**EXTRACTED ENTRIES**
================================
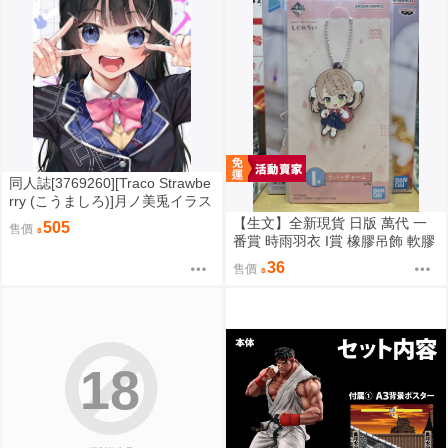
同人誌[3769260][Traco Strawbe
rry (こうましろ)]月ノ美兎イラス
ト本 (彩虹社)
【生文】全新現貨 日版 萬代 一
505
售價
番賞 時雨羽衣 I賞 橡膠吊飾 軟膠
吊飾（4）時雨羽衣（しぐれう
36
售價
い）
18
================================
**WORK ITEM**
Only the records, copied exactly and without pictures, should make up the answer.

**YOUR SOLUTION**
同人誌[3769260][Traco Strawbe
rry (こうましろ)]月ノ美兎イラス
ト本 (彩虹社)
【生文】全新現貨 日版 萬代 一
505
售價
番賞 時雨羽衣 I賞 橡膠吊飾 軟膠
吊飾（4）時雨羽衣（しぐれう
36
售價
い）
18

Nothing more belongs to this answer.